Önemli diğer bir soru ise, ülke ekonomisi açısından bu ürünün başarılı olma şansı nedir? Bu sorunun cevabını verirken öncelikle benzer bir ürün olan kur korumalı mevduatın başarısına bakmak gerekir. Kur korumalı mevduat ürününün açıklandığı dönemde ilk aşamada mevcut seviyesinden önemli oranda gerileyen kur, aradan geçen zamana baktığımızda tekrar 18 TL civarında olan zirve seviyelerine yaklaşmaktadır. İkincisi kurdaki çıkış bir süreliğine kontrol altına alınmış olsa da enflasyon düşmemiş tam tersine kontrolden çıkmış görünmektedir. Buna karşılık kurdaki artışlara bağlı olarak ürün kamuya çok ciddi bir ödeme yükü getirmiş ve getirmeye devam etmektedir.
Ekonomi yönetiminin beklediği gibi yıl sonuna yakın aylarda baz etkisiyle enflasyonun düşmesi bile şüpheli hale gelmiştir. Yüksek enflasyon ortamında böyle bir ürünün kamuya maliyeti inanılmaz olabilecektir.
Buradan yola çıkarak enflasyon endeksli üründe de aynı sıkıntıların yaşanma olasılığı yüksektir. Enflasyon kısa vadede düşecek görünmemektedir. Daha önce üzerinde çalışıldığı söylenen bu ürün halen çıkarılamamıştır. Muhtemelen korkulan şey; yüksek enflasyonunun önümüzdeki aylarda da aynı hızla devam edeceği görüldüğünden gider tarafı kontrolden çıkmış olan bütçe üzerinde yeni bir delik oluşturmaya aday olacağıdır. Ayrıca bu tür ürünler kısa vadede etkili gibi görünen, ancak ürün dayanağı olan unsurda istediğiniz sonucu alamazsanız vazgeçilmesi zor hale gelen ürünlerdir. Örneğin benzer bir ürün olan kur korumalı mevduatta kurlarda beklenen istikrar sağlanamadığı için vazgeçmek giderek zorlaşmaktadır. Aynı durumun enflasyon endeksli tahvil ya da bonoda da olma olasılığı yüksektir. Ekonomi yönetiminin beklediği gibi yıl sonuna yakın aylarda baz etkisiyle enflasyonun düşmesi bile şüpheli hale gelmiştir. Yüksek enflasyon ortamında böyle bir ürünün kamuya maliyeti inanılmaz olabilecektir. Buna bağlı olarak bu üründen en azından şimdilik vazgeçilmesi de olasıdır.

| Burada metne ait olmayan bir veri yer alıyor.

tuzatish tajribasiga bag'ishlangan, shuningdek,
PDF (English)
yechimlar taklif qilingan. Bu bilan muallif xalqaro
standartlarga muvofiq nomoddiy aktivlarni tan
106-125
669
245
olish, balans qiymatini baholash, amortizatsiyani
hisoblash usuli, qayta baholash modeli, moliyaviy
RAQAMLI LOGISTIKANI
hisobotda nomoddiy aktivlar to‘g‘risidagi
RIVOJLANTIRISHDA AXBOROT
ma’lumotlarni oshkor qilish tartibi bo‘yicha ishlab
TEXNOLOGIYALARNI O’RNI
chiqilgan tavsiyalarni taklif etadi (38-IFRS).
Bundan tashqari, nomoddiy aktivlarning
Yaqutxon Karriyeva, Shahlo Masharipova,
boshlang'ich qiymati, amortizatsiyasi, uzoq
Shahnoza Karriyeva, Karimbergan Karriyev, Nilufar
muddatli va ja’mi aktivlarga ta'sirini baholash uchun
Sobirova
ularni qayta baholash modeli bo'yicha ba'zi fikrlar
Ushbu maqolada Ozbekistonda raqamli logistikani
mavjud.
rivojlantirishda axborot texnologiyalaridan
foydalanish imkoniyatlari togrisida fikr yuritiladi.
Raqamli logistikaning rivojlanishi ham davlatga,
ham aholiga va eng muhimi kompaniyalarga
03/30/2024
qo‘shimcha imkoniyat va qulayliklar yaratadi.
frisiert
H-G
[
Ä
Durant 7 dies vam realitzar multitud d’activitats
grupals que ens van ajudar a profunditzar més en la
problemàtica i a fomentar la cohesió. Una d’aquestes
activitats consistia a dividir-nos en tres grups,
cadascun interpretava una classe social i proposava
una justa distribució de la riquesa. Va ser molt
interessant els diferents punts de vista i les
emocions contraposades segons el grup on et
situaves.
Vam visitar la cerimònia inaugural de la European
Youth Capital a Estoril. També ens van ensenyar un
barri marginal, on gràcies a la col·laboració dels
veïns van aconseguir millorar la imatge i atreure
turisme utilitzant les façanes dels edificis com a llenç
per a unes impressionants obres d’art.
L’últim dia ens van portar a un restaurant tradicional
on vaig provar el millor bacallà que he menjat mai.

Sonuç olarak, ekonomilerde bu tür ürünlerin kullanılması zaman zaman mümkündür. Ancak bilinmesi gereken şey bu ürünlerin tek başına hiçbir zaman başarı getirmeyeceği, tam tersine çok kısa vadede etkiliymiş gibi görünmekle birlikte bir süre sonra sorunlara yenisini ekler hale geleceğidir.  Bunun sonucunda da hem kamu açıkları büyüyebilecek hem de enflasyon daha yukarılara çıkabilecektir. Bu ürünlerin başarısı, etkili bir istikrar politikasının bir parçası olmalarıyla mümkündür. Önümüzdeki seçim sürecini düşünürsek yakın gelecekte bu türde bir programın gündeme dahi gelmesi mümkün görünmemektedir. Dolayısıyla belki de böyle bir ürünü hiç çıkarmamak daha iyi olabilecektir.